The Mortgage Debt Forgiveness Act
Homeowners who are concerned about their ability to continue to make their mortgage payments are usually familiar with the Mortgage Debt Forgiveness Act – a federal law. This legislation, due to expire on December 31, 2012, (unless renewed by the U.S. Congress), provides a tax break if there is cancellation of mortgage debt arising from debt forgiveness on one’s primary residence. But, most homeowners are not familiar with the fact that the IRS Code Section 108 offers a similar protection in many situations. This is important since there is still no indication whether Congress will renew the Mortgage Debt Forgiveness Act.
A person should understand that if (s)he does a deed-in-lieu of foreclosure, a short sale or a foreclosure where a portion of one’s debt is ‘forgiven’ or ‘cancelled’, then that amount of loan ‘forgiveness’ must be reported as ordinary income on that year’s 1040 income tax. If this debt forgiveness arises from one’s primary residence, the Mortgage Debt Forgiveness Act exempts the amount of debt forgiveness from being taxed as ordinary income. That is a substantial tax benefit.

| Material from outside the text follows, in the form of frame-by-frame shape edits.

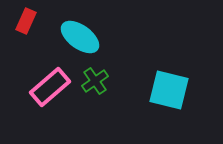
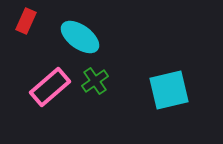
cyan square: rotated 27 degrees counterclockwise
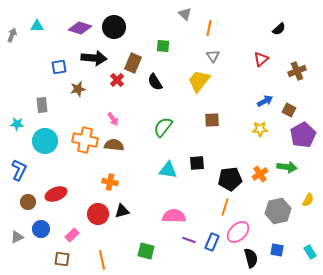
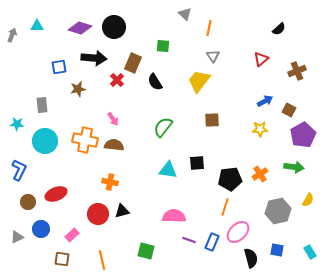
green arrow at (287, 167): moved 7 px right
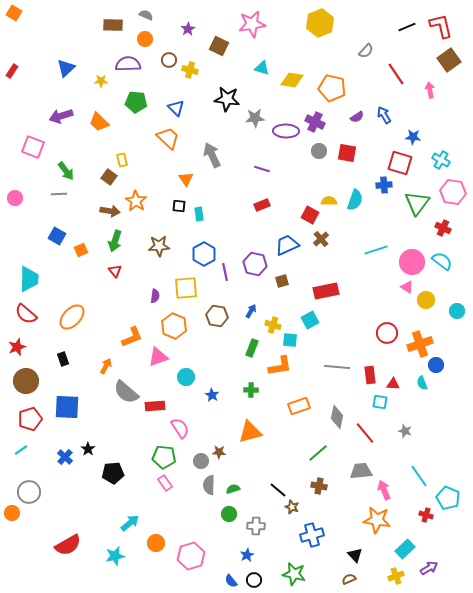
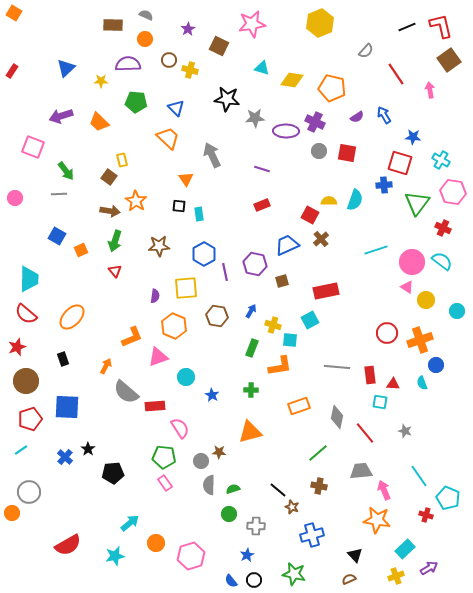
orange cross at (420, 344): moved 4 px up
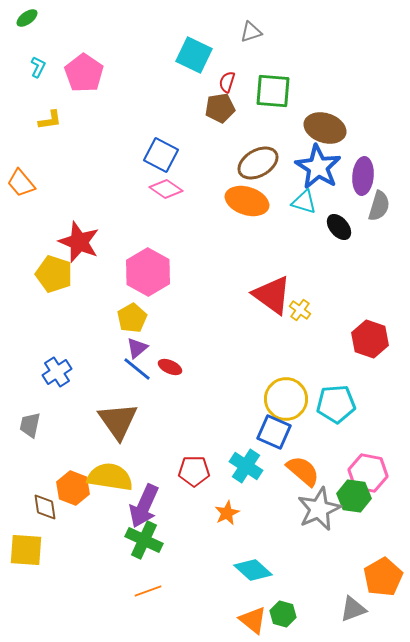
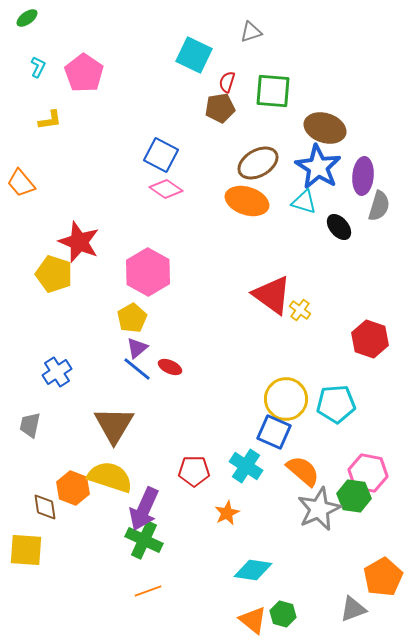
brown triangle at (118, 421): moved 4 px left, 4 px down; rotated 6 degrees clockwise
yellow semicircle at (110, 477): rotated 9 degrees clockwise
purple arrow at (144, 506): moved 3 px down
cyan diamond at (253, 570): rotated 33 degrees counterclockwise
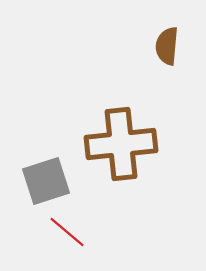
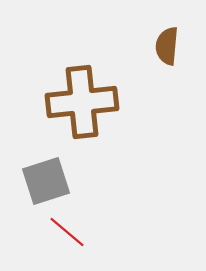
brown cross: moved 39 px left, 42 px up
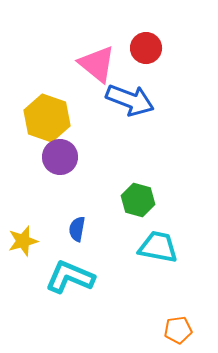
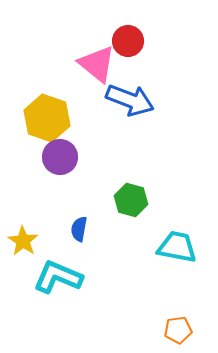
red circle: moved 18 px left, 7 px up
green hexagon: moved 7 px left
blue semicircle: moved 2 px right
yellow star: rotated 24 degrees counterclockwise
cyan trapezoid: moved 19 px right
cyan L-shape: moved 12 px left
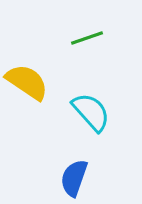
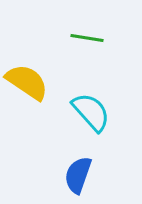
green line: rotated 28 degrees clockwise
blue semicircle: moved 4 px right, 3 px up
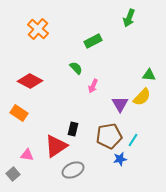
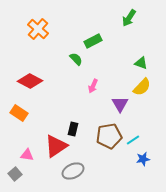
green arrow: rotated 12 degrees clockwise
green semicircle: moved 9 px up
green triangle: moved 8 px left, 12 px up; rotated 16 degrees clockwise
yellow semicircle: moved 10 px up
cyan line: rotated 24 degrees clockwise
blue star: moved 23 px right
gray ellipse: moved 1 px down
gray square: moved 2 px right
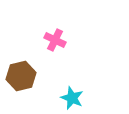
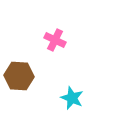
brown hexagon: moved 2 px left; rotated 16 degrees clockwise
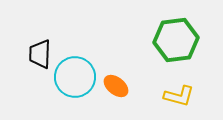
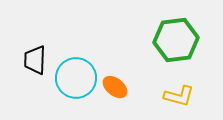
black trapezoid: moved 5 px left, 6 px down
cyan circle: moved 1 px right, 1 px down
orange ellipse: moved 1 px left, 1 px down
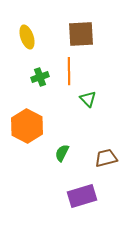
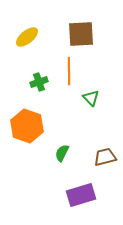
yellow ellipse: rotated 70 degrees clockwise
green cross: moved 1 px left, 5 px down
green triangle: moved 3 px right, 1 px up
orange hexagon: rotated 8 degrees counterclockwise
brown trapezoid: moved 1 px left, 1 px up
purple rectangle: moved 1 px left, 1 px up
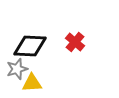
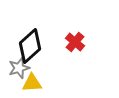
black diamond: rotated 44 degrees counterclockwise
gray star: moved 2 px right, 1 px up
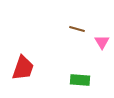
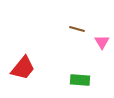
red trapezoid: rotated 20 degrees clockwise
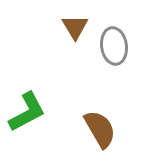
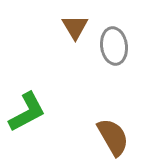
brown semicircle: moved 13 px right, 8 px down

The rationale behind taxing the amount of debt forgiveness is that the borrower received money (the loan) and did not pay any income tax upon the receipt of the loan funds. The assumption was that the loaned money would be repaid. Then, the loan funds were used to purchase a residence. However, later the loan is not only not paid back, but the debt is cancelled or forgiven. IRS views this as the borrower having now received money with no obligation to pay the funds back. Therefore, as of the time of the debt forgiveness or cancellation, IRS treats the debt forgiveness as taxable income to the borrower. This is sometimes referred to as phantom income. IRS would not want the borrower to have enjoyed the benefit of receiving money, not paying it back and not paying a tax on those funds. Naturally, the taxation of such moneys can be a substantial hardship to the borrower who is already in a position of not having been able to make the loan payments to the lender. In fact that is usually the reason the debt was ‘forgiven’ in the first place.
Section 108 of the IRS Code also deals with the subject of debt forgiveness. It too exempts the amount of debt forgiveness arising from the sale of one’s real property. One exemption involves debt forgiveness where the loan is a “non-recourse” loan. That term “non-recourse loan” is usually defined as a secured loan which prohibits the lender from suing the borrower to obtain other assets of the borrower if the value of the security falls below the amount required to repay the loan. This now leads us to a discussion about the Arizona anti-deficiency law.
In Arizona, due to the anti-deficiency law, lenders are prevented from recovering any deficiency (difference between the amount of the lender’s loan balance and the sale price of the home in a short sale or foreclosure) where a purchase money loan is involved. Therefore, in certain cases there is no debt that the lender can pursue in such a case where the anti-deficiency law applies. It has the effect of making the loan a non-recourse loan. The anti-deficiency applies only to loans used to purchase single one-family dwelling or a single–family dwelling on two and a half acres or less. In short, if the anti-deficiency law is in play then the lender may only look to the collateral, (the property) and cannot sue the borrower for any deficiency. This makes the loan what is called a “non-recourse” loan.
Why is it important for the loan to be non-recourse?
The reason is that if the loan is a non-recourse loan (due to the anti-deficiency law in Arizona) then it does not result in “cancellation” or “forgiveness” of debt since there was not a true debt to begin with since the borrower is not liable for the deficiency if the value of the security fall below what is necessary to pay off the balance of the loan. Thus, if the loan in Arizona is a qualified purchase money loan and the borrower cannot be sued by the lender for any deficiency then the borrower does not experience a true forgiveness of debt and does not have to worry about the applicability of the Mortgage Debt Forgiveness Act that is due to expire at the end of 2012 if it is not extended by the U.S. Congress. But – for tax purposes, the IRS will look at the remaining balance of the loan just prior to the short sale or the foreclosure and treat that as the “sales price”. From the “sales price”, the borrower subtracts the basis (less any accumulated depreciation) in the property. The borrower will be liable for the tax on the difference between the “sales price” and the adjusted basis of the property, if any.
The moral of this story is that in most (but not all) situations involving a primary residence with a purchase money mortgage, the property owner does not have to be concerned about the expiration of the Mortgage Debt Forgiveness Act on December 31, 2012.
Tax Law – Boring, but Complex
Yes, anytime you get into tax law the discussion gets not only boring but complex and difficult to understand. I would highly recommend consulting a certified public accountant who has experience in this area. Even the most qualified accountants consider this a difficult area to wade through since the IRS has not given a significant amount of clarification in their regulations to assist in the interpretation of the law.